Inside Christopher Wheeldon's Alice: Where Ballet Meets Pure Magic

Christopher Wheeldon doesn't just stage Alice's Adventures in Wonderland—he basically rebuilds the rabbit hole in motion. And somehow, impossibly, makes you believe every impossible thing.

I've watched a lot of ballet. You start to developskeptic's eye after a while—the machinery behind the magic becomes too visible, the seams show. But Wheeldon's Alice at the Royal Ballet has this quality where the technique disappears into the storytelling until you forget you're watching dancers at all. You're just... watching Wonderland happen.

The opening alone sets this tone—a young woman in white, simple as a breath, standing in what could be a garden. Then the orchestra shifts and suddenly nothing is where it should be. The set doesn't just change; it warps. Joby Talbot's score does something sneaky where the music feels playful but carries this undercurrent of unease, like a waltz at a party where everyone's hiding something. That's Lewis Carroll's whole deal, really—nonsense that isn't nonsense, logic that bends—and Wheeldon gets it. The choreography follows Carroll's logic literally: bodies move in ways that violate everything classical ballet teaches, but somehow feel inevitable.

The Mad Hatter's tea party sequence is where most people lose their minds, and rightfully so. Picture this: a long table stretched across the stage at a impossible angle, and the dancers aren't just dancing around it—they're using it like a gymnastics apparatus, swinging and flipping and catching each other with this controlled chaos that seems to say "we could all die right now but we won't." The ensemble moves as one unit, tables and all, like watching a Rube Goldberg machine made of humans. There's genuine danger in it—the speed, the lifts, the way they tumble over and under each other. You feel the risk. That's what separates good choreography from great: the audience senses that the dancers are truly committing to something, not just executing steps safely.

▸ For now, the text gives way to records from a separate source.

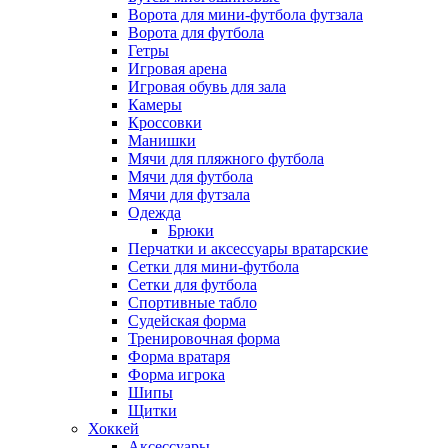
Ворота для мини-футбола футзала
Ворота для футбола
Гетры
Игровая арена
Игровая обувь для зала
Камеры
Кроссовки
Манишки
Мячи для пляжного футбола
Мячи для футбола
Мячи для футзала
Одежда
Брюки
Перчатки и аксессуары вратарские
Сетки для мини-футбола
Сетки для футбола
Спортивные табло
Судейская форма
Тренировочная форма
Форма вратаря
Форма игрока
Шипы
Щитки
Хоккей
Аксессуары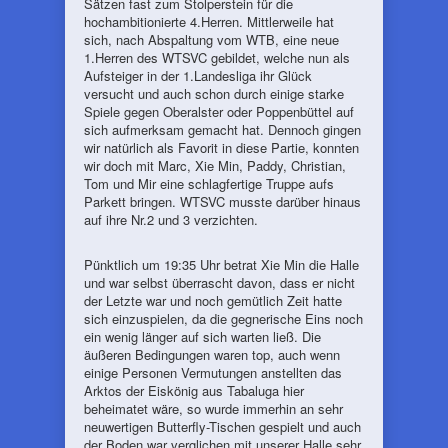
Sätzen fast zum Stolperstein für die
hochambitionierte 4.Herren. Mittlerweile hat
sich, nach Abspaltung vom WTB, eine neue
1.Herren des WTSVC gebildet, welche nun als
Aufsteiger in der 1.Landesliga ihr Glück
versucht und auch schon durch einige starke
Spiele gegen Oberalster oder Poppenbüttel auf
sich aufmerksam gemacht hat. Dennoch gingen
wir natürlich als Favorit in diese Partie, konnten
wir doch mit Marc, Xie Min, Paddy, Christian,
Tom und Mir eine schlagfertige Truppe aufs
Parkett bringen. WTSVC musste darüber hinaus
auf ihre Nr.2 und 3 verzichten.
Pünktlich um 19:35 Uhr betrat Xie Min die Halle
und war selbst überrascht davon, dass er nicht
der Letzte war und noch gemütlich Zeit hatte
sich einzuspielen, da die gegnerische Eins noch
ein wenig länger auf sich warten ließ. Die
äußeren Bedingungen waren top, auch wenn
einige Personen Vermutungen anstellten das
Arktos der Eiskönig aus Tabaluga hier
beheimatet wäre, so wurde immerhin an sehr
neuwertigen Butterfly-Tischen gespielt und auch
der Boden war verglichen mit unserer Halle sehr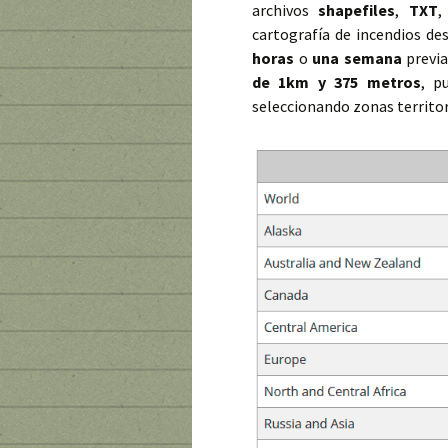
archivos
shapefiles
,
TXT
cartografía de incendios de
horas
o
una semana
previa
de 1km y 375 metros
, p
seleccionando zonas territori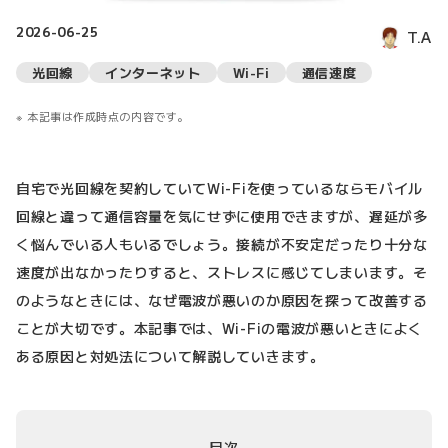
2026-06-25
T.A
光回線
インターネット
Wi-Fi
通信速度
本記事は作成時点の内容です。
自宅で光回線を契約していてWi-Fiを使っているならモバイル
回線と違って通信容量を気にせずに使用できますが、遅延が多
く悩んでいる人もいるでしょう。接続が不安定だったり十分な
速度が出なかったりすると、ストレスに感じてしまいます。そ
のようなときには、なぜ電波が悪いのか原因を探って改善する
ことが大切です。本記事では、Wi-Fiの電波が悪いときによく
ある原因と対処法について解説していきます。
目次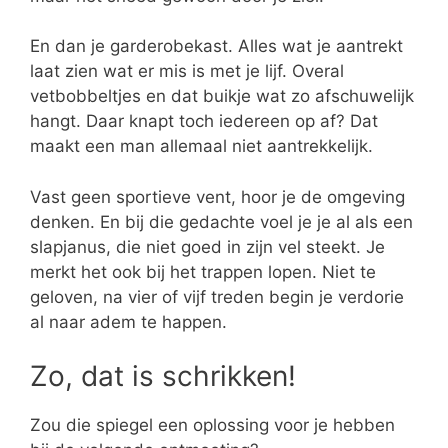
En dan je garderobekast. Alles wat je aantrekt
laat zien wat er mis is met je lijf. Overal
vetbobbeltjes en dat buikje wat zo afschuwelijk
hangt. Daar knapt toch iedereen op af? Dat
maakt een man allemaal niet aantrekkelijk.
Vast geen sportieve vent, hoor je de omgeving
denken. En bij die gedachte voel je je al als een
slapjanus, die niet goed in zijn vel steekt. Je
merkt het ook bij het trappen lopen. Niet te
geloven, na vier of vijf treden begin je verdorie
al naar adem te happen.
Zo, dat is schrikken!
Zou die spiegel een oplossing voor je hebben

Then there's the Queen of Hearts' court, and this is where the production shifts registers entirely. Gone is the whimsy. The costumes go dark, the lighting goes surgical, and suddenly we're in something closer to a thriller. The choreography here is all precision and threat—rows of playing card soldiers who move with unsettling uniformity, their arms cutting through the air in unison. It shouldn't be scary. It absolutely is. Wheeldon understands that horror lives in the uncanny, in things that should be human but aren't quite.

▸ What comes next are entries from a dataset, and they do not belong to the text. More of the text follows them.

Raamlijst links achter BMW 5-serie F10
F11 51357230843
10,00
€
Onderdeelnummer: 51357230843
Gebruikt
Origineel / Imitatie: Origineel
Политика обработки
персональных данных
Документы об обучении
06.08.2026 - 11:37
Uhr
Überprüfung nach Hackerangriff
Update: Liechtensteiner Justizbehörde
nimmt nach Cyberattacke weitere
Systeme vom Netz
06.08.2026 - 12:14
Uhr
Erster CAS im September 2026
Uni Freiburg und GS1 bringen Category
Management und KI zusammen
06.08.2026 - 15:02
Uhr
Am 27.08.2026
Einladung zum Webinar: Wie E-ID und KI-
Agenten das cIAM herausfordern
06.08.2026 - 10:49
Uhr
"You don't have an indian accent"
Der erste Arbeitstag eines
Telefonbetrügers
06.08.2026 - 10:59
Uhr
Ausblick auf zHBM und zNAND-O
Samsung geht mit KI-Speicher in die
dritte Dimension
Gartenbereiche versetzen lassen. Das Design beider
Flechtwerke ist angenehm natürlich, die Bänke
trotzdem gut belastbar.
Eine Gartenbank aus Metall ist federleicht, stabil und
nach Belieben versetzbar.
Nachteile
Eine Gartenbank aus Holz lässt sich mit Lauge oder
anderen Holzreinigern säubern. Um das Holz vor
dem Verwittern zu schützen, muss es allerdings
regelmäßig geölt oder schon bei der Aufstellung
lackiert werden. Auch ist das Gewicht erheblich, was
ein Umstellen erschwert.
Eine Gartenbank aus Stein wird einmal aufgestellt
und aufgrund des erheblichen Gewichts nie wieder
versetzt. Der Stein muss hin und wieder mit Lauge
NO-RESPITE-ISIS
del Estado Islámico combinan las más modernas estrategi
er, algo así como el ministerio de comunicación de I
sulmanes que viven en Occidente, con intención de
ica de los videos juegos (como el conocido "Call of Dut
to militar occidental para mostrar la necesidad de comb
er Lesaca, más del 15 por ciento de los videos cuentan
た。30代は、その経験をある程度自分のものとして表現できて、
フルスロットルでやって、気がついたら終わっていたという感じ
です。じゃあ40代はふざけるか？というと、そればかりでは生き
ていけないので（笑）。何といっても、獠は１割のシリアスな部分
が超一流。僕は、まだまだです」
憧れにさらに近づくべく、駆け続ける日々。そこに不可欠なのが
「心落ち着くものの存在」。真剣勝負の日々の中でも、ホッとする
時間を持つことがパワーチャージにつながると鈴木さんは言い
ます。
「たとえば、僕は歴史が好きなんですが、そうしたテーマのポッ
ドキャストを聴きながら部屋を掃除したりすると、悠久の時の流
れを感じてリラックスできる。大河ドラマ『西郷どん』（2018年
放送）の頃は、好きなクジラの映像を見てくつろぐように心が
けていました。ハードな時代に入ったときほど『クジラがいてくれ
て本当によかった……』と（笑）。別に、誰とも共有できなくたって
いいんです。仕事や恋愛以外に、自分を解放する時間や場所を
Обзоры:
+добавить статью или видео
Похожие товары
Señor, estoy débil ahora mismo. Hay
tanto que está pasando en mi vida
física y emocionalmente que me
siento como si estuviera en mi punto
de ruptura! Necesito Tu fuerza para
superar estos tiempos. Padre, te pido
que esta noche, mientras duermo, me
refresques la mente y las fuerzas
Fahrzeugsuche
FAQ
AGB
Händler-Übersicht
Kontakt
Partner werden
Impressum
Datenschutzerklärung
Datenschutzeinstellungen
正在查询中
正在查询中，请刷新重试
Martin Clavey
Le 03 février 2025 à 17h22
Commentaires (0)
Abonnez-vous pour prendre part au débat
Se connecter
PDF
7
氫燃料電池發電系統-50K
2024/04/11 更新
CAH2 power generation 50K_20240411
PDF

FT called it "richly fruited," which is perfect—the production sprawls with visual abundance, every surface covered in color and texture and movement. But Bachtrack's more measured take hits something true too: there are moments where the spectacle almost overwhelms the story, where you're so busy looking at the magnificent nothing that you forget to feel anything about the girl at the center of it. The projectionwork and the set changes are so dazzling that Alice herself can feel almost incidental.

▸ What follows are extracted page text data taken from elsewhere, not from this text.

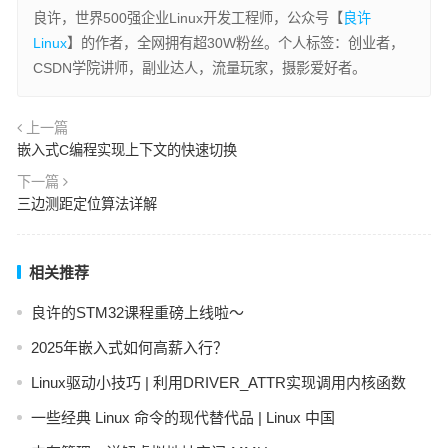
良许，世界500强企业Linux开发工程师，公众号【
良许
Linux
】的作者，全网拥有超30W粉丝。个人标签：创业者，
CSDN学院讲师，副业达人，流量玩家，摄影爱好者。
上一篇
嵌入式C编程实现上下文的快速切换
下一篇
三边测距定位算法详解
相关推荐
良许的STM32课程重磅上线啦～
2025年嵌入式如何高薪入行？
Linux驱动小技巧 | 利用DRIVER_ATTR实现调用内核函数
一些经典 Linux 命令的现代替代品 | Linux 中国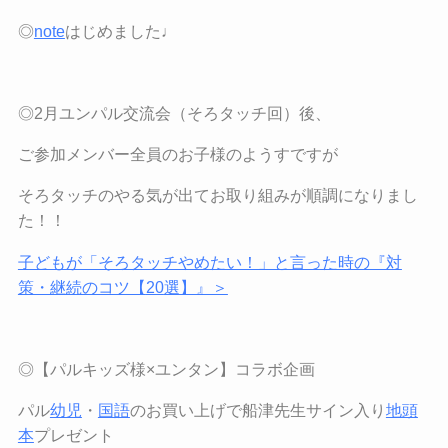
◎
note
はじめました♩
◎2月ユンパル交流会（そろタッチ回）後、
ご参加メンバー全員のお子様のようすですが
そろタッチのやる気が出てお取り組みが順調になりまし
た！！
子どもが「そろタッチやめたい！」と言った時の『対
策・継続のコツ【
20
選】』＞
◎【パルキッズ様
×
ユンタン】コラボ企画
パル
幼児
・
国語
のお買い上げで船津先生サイン入り
地頭
本
プレゼント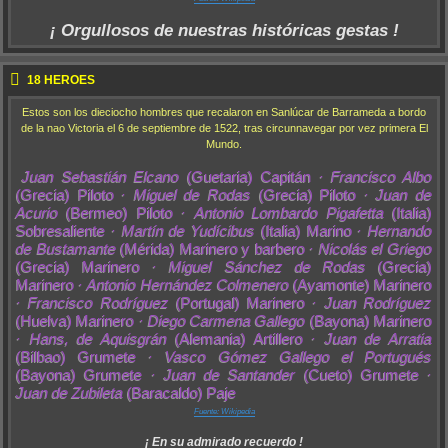
¡ Orgullosos de nuestras históricas gestas !
18 HEROES
Estos son los dieciocho hombres que recalaron en Sanlúcar de Barrameda a bordo
de la nao Victoria el 6 de septiembre de 1522, tras circunnavegar por vez primera El
Mundo.
Juan Sebastián Elcano
(Guetaria) Capitán ·
Francisco Albo
(Grecia) Piloto ·
Miguel de Rodas
(Grecia) Piloto ·
Juan de
Acurio
(Bermeo) Piloto ·
Antonio Lombardo Pigafetta
(Italia)
Sobresaliente ·
Martín de Yudícibus
(Italia) Marino ·
Hernando
de Bustamante
(Mérida) Marinero y barbero ·
Nicolás el Griego
(Grecia) Marinero ·
Miguel Sánchez de Rodas
(Grecia)
Marinero ·
Antonio Hernández Colmenero
(Ayamonte) Marinero
·
Francisco Rodríguez
(Portugal) Marinero ·
Juan Rodríguez
(Huelva) Marinero ·
Diego Carmena Gallego
(Bayona) Marinero
·
Hans, de Aquisgrán
(Alemania) Artillero ·
Juan de Arratia
(Bilbao) Grumete ·
Vasco Gómez Gallego el Portugués
(Bayona) Grumete ·
Juan de Santander
(Cueto) Grumete ·
Juan de Zubileta
(Baracaldo) Paje
Fuente: Wikipedia
¡ En su admirado recuerdo !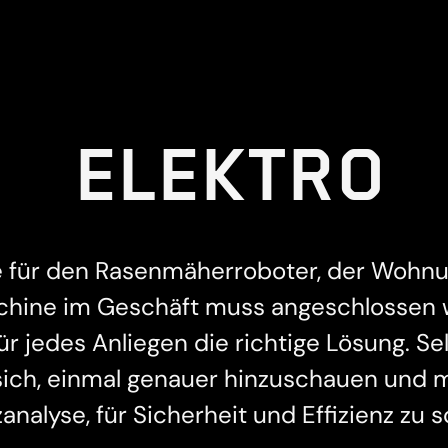
ELEKTRO
e für den Rasenmäherroboter, der Wohn
hine im Geschäft muss angeschlossen w
für jedes Anliegen die richtige Lösung. Se
s sich, einmal genauer hinzuschauen und 
analyse, für Sicherheit und Effizienz zu s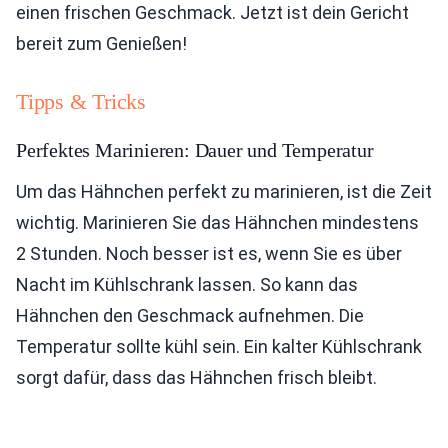
einen frischen Geschmack. Jetzt ist dein Gericht
bereit zum Genießen!
Tipps & Tricks
Perfektes Marinieren: Dauer und Temperatur
Um das Hähnchen perfekt zu marinieren, ist die Zeit
wichtig. Marinieren Sie das Hähnchen mindestens
2 Stunden. Noch besser ist es, wenn Sie es über
Nacht im Kühlschrank lassen. So kann das
Hähnchen den Geschmack aufnehmen. Die
Temperatur sollte kühl sein. Ein kalter Kühlschrank
sorgt dafür, dass das Hähnchen frisch bleibt.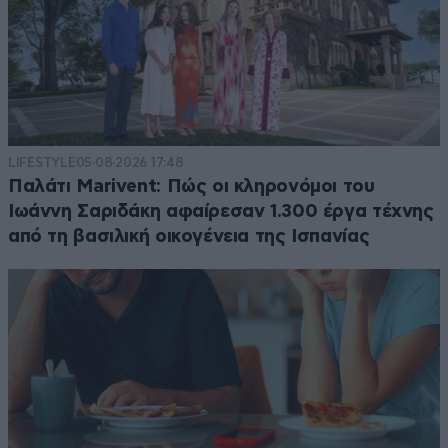
LIFESTYLE
05·08·2026 17:48
Παλάτι Marivent: Πώς οι κληρονόμοι του
Ιωάννη Σαριδάκη αφαίρεσαν 1.300 έργα τέχνης
από τη βασιλική οικογένεια της Ισπανίας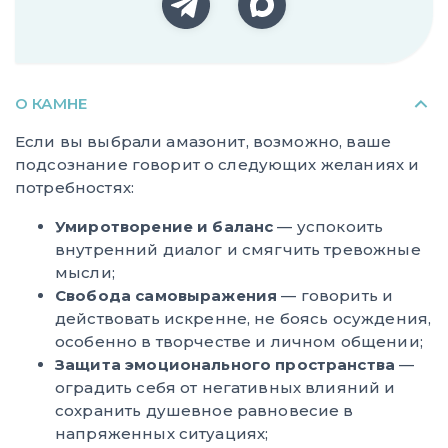
О КАМНЕ
Если вы выбрали амазонит, возможно, ваше
подсознание говорит о следующих желаниях и
потребностях:
Умиротворение и баланс
— успокоить
внутренний диалог и смягчить тревожные
мысли;
Свобода самовыражения
— говорить и
действовать искренне, не боясь осуждения,
особенно в творчестве и личном общении;
Защита эмоционального пространства
—
оградить себя от негативных влияний и
сохранить душевное равновесие в
напряженных ситуациях;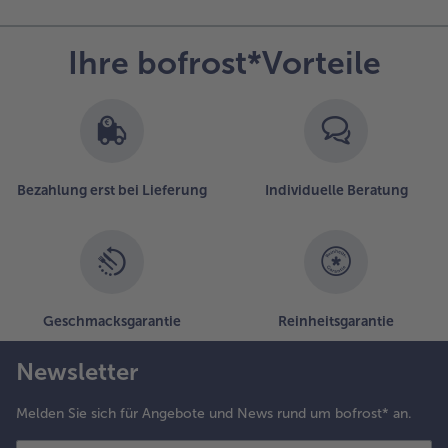
Übersicht.
Es
Ihre bofrost*Vorteile
befinden
sich
8
Artikel
in
der
Liste.
Bezahlung erst bei Lieferung
Individuelle Beratung
Geschmacksgarantie
Reinheitsgarantie
Newsletter
Melden Sie sich für Angebote und News rund um bofrost* an.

That's the production's quiet tension, actually—Alice wants to be both a technical marvel and an emotional journey, and sometimes those goals work against each other.

But here's the thing: I've seen this three times now, and I keep noticing new details in the staging that I missed before. The kind of details that suggest Wheeldon understood this story better than most—that Wonderland isn't just weird, it's specifically a child's weird, filtered through the particular logic of a young mind trying to make sense of a world that doesn't make sense. The choreography has these small moments of clarity, where Alice moves differently than everyone else—more grounded, more here—amidst all the chaos. It's subtle. It might be accidental. But I don't think it is.

You should go see this. Not because it's "good for ballet" or "accessible to newcomers"—those are insults wrapped as compliments. Go see it because it's a rare production that takes a story everyone thinks they knows and reminds you why you loved it in the first place. The Royal Opera House stage makes Wonderland feel genuinely infinite, like you could fall through it forever and keep finding new rooms.

Bring someone who thinks they don't like ballet. They'll leave converted, or at the very least, curious. That's really all you can ask from an evening in the theater—that something shifts, that you don't leave exactly who you came as.

Wheeldon's Alice does that. It does that multiple times, actually, in two hours packed tight with marvels.